Written by Kelly Wold, edited by Tim Smyth

While unrealized in his lifetime, Willis “Obie” Obrien’s mastery of animation has helped inspire the mind's eye of generations.  This pioneer’s monstrous legacy was cultivated through years of developing innovative techniques.




The Oakland born California native gained life experience before stepping into motion pictures.  O’Brien’s winding artistic road began in his teens working briefly as a cowboy, boxer and cartoonist.  These interests would resurface in his later works.  Obie’s focus shifted to sculpture, consisting of mainly human and animal figures.  He would add molded rubber to their surfaces giving his pieces both character and freedom of movement.

It was said that during a particularly slow day of work, Obrien and a coworker created tiny boxers out of clay and proceeded to stage a boxing match.  Through this “play”, the seeds of stop motion were planted in O’Brien’s mind.  Though in their infancy, this thought process would grow into years of collected knowledge – leading to Willis’ greatest accomplishment…Kong.

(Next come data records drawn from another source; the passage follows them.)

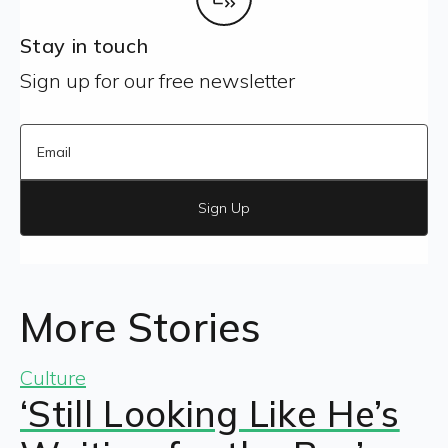
Stay in touch
Sign up for our free newsletter
Sign Up
More Stories
Culture
‘Still Looking Like He’s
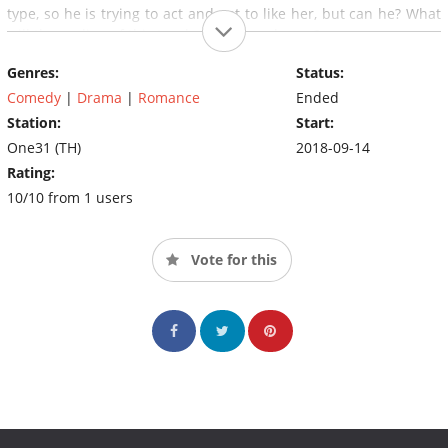
type, so he is trying to act and not to like her, but can he? What
will the ending of this two be, haters or lovers?
Genres:
Status:
Comedy
|
Drama
|
Romance
Ended
Station:
Start:
One31 (TH)
2018-09-14
Rating:
10/10 from 1 users
Vote for this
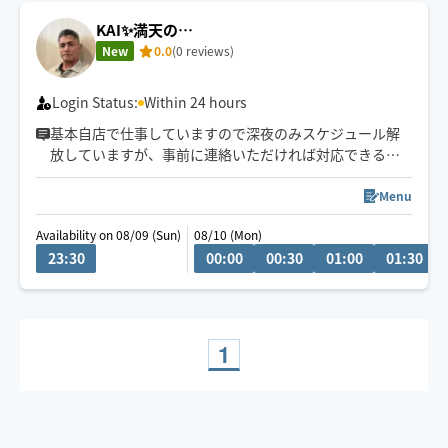
KAI✨満天の…
New
0.0
(0 reviews)
Login Status:
Within 24 hours
基本自店で仕事していますので深夜のみスケジュール解
放していますが、事前に連絡いただければ対応できる日
もあります
Menu
Availability on 08/09 (Sun)
08/10 (Mon)
23:30
00:00
00:30
01:00
01:30
1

Obie’s innovative methods caught the attention of the Edison Company, who hired him to produce several prehistorically themed shorts.  In his early pieces, Willis’ characters consisted mainly of clay.  As both his career and skills grew, so did the intricacy of his models.  Complex articulated armatures covered with rubber skins would dominate the models Willis would build and design.  Some of O’Brien’s designs even included a rubber bladder that allowed his creatures to “breathe”.  By inflating and deflating the bladder, his creations could fight, move, and give the appearance of breathing – stirring both our fears and imaginations.

 

During this time, Willis would meet and impulsively marry the young Hazel Collette.  Their marriage would result in separation and profound tragedy for O’Brien.  With their uneasy union dissolved, the increasingly despondent Hazel was left in charge of their two sons, William and Willis Jr.

 

 

Though his private life was highly conflicted, Obie continued researching and developing his characters for the upcoming feature - King Kong.  To develop his portrayal of the mighty Kong, O’Brien frequented zoos to study the gorilla’s movements.  Likewise, he would attend wrestling matches to observe their interactions and improve the choreography of his creatures’ battles. This attention to detail coupled with his own life experiences, is what set O'Brien's work apart

At a mere 18 inches high, Kong’s rich character coupled a new style of rear projection film effects left audiences thrilled and amazed – exceeding all previous films of its type.  The new style of metal armature with ball and socket joints was built up using foam and covered with rabbit fur. It was then shot one frame at a time to create the illusion of life.  Though largely a technical process, the success of Kong stemmed from O’Brien’s ability to give a lifeless puppet a personality which audiences were able to identify with. The gentle giants endearing performance was as strong as the films special effects.

Though his method of live action mixed with stop motion animation is a standard process today, the special effects techniques developed by Willis O'Brien was groundbreaking.  For the first time, a cellulose-acetate screen was used for rear projection.  This new type of cellulose screen was flexible and stretched over a frame like canvas.

He also began using a blue screen behind live action actors to allow them to be matted into existing footage. This technique as well as rear and miniature projection improved the optical process.  Until computer animation became widely used, these techniques were utilized in most monster films until the 1990's.

O'Brien continued to write concepts for several films after King Kong but only found the backing to complete a few.  While filming the follow up feature Son of Kong, tragedy would enter into Willis’ life.  O’Brien’s ex wife Hazel would proceed to shoot and kill both of their sons and then turn the gun on herself. While stricken with grief, O'Brien forged on laboring in obscurity, gaining neither fame nor fortune. Though recognized today, O'Brien was often discouraged with his career, seeking financial backing for unrealized projects.

 

Now known to the world as the man who created Kong, O’Brien is synonymous as a legend among horror, dinosaur and animation fans.   In 1950 he received a special Oscar for his work on Mighty Joe Young.

Willis O’Brien passed away in November of 1962.  Following his passing, he was posthumously awarded the Winsor McCay Award by ASIFA-Hollywood for lifetime/career contributions to the art of animation in 1997.

Willis “Obie” O’Brien has been an inspiration to many, conjuring up delightful worlds of fantasy and wonder.  Though solitary in his life’s work, he laid the foundation that we all can build and grow upon.